YOUR INSTRUCTIONS
Below are records; how many of their lines contain "Email"? Give the number and no other words.

(Beginning of WORKING DATA)

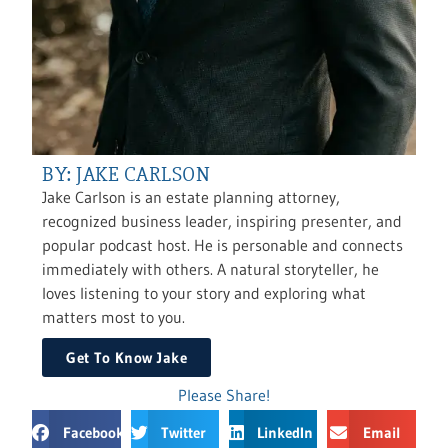
BY: JAKE CARLSON
Jake Carlson is an estate planning attorney,
recognized business leader, inspiring presenter, and
popular podcast host. He is personable and connects
immediately with others. A natural storyteller, he
loves listening to your story and exploring what
matters most to you.
Get To Know Jake
Please Share!
Facebook
Twitter
LinkedIn
Email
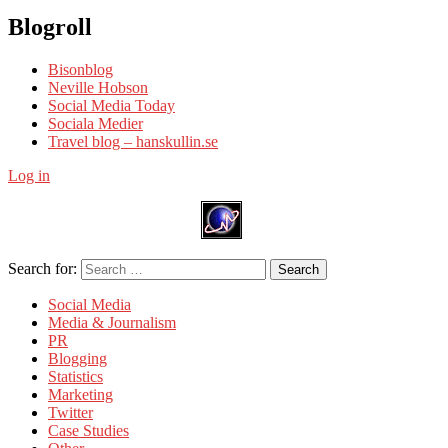
Blogroll
Bisonblog
Neville Hobson
Social Media Today
Sociala Medier
Travel blog – hanskullin.se
Log in
Search for:
Search
Social Media
Media & Journalism
PR
Blogging
Statistics
Marketing
Twitter
Case Studies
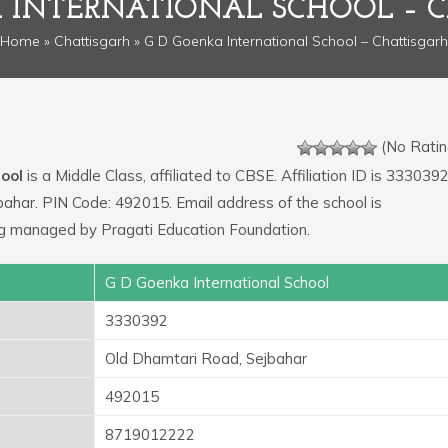
 INTERNATIONAL SCHOOL – 
Home
»
Chattisgarh
» G D Goenka International School – Chattisgarh
(No Ratin
ool
is a Middle Class, affiliated to CBSE. Affiliation ID is 3330392
bahar. PIN Code: 492015. Email address of the school is
g managed by Pragati Education Foundation.
G D Goenka International School
3330392
Old Dhamtari Road, Sejbahar
492015
8719012222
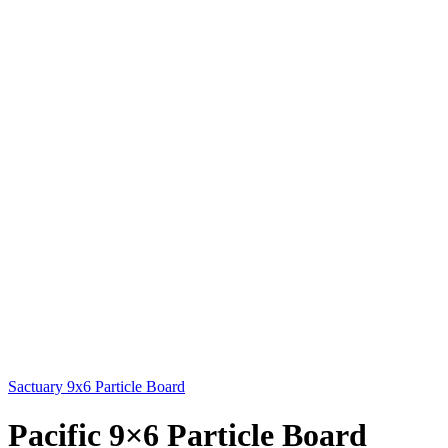
Sactuary 9x6 Particle Board
Pacific 9×6 Particle Board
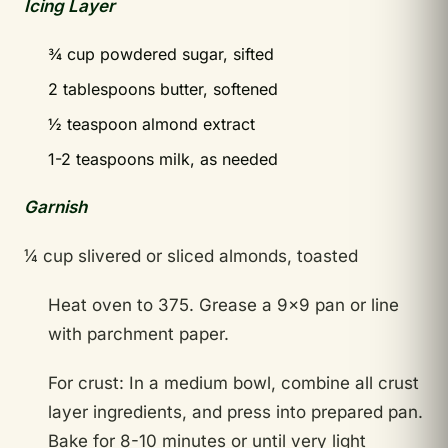
Icing Layer
¾ cup powdered sugar, sifted
2 tablespoons butter, softened
½ teaspoon almond extract
1-2 teaspoons milk, as needed
Garnish
¼ cup slivered or sliced almonds, toasted
Heat oven to 375. Grease a 9×9 pan or line
with parchment paper.
For crust: In a medium bowl, combine all crust
layer ingredients, and press into prepared pan.
Bake for 8-10 minutes or until very light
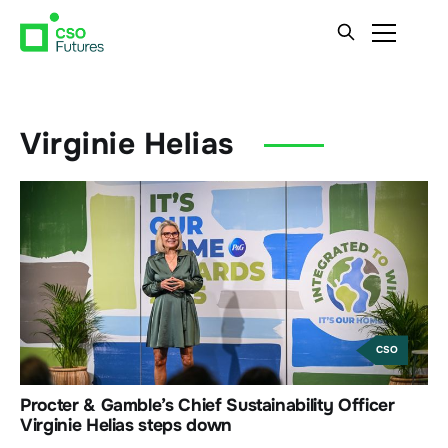
Virginie Helias
CSO
Procter & Gamble’s Chief Sustainability Officer
Virginie Helias steps down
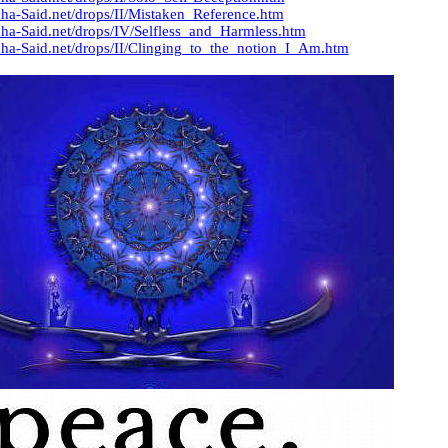
ha-Said.net/drops/II/Mistaken_Reference.htm
ha-Said.net/drops/IV/Selfless_and_Harmless.htm
ha-Said.net/drops/II/Clinging_to_the_notion_I_Am.htm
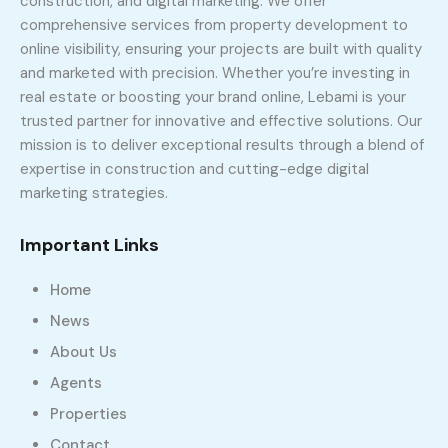
construction, and digital marketing. We offer
comprehensive services from property development to
online visibility, ensuring your projects are built with quality
and marketed with precision. Whether you’re investing in
real estate or boosting your brand online, Lebami is your
trusted partner for innovative and effective solutions. Our
mission is to deliver exceptional results through a blend of
expertise in construction and cutting-edge digital
marketing strategies.
Important Links
Home
News
About Us
Agents
Properties
Contact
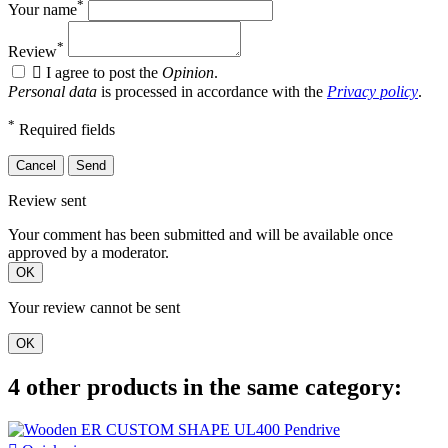
*
Your name
*
Review

I agree to post the
Opinion
.
Personal data
is processed in accordance with the
Privacy policy
.
*
Required fields
Cancel
Send
Review sent
Your comment has been submitted and will be available once
approved by a moderator.
OK
Your review cannot be sent
OK
4 other products in the same category:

(End of WORKING DATA)

COMPLETED TASK
2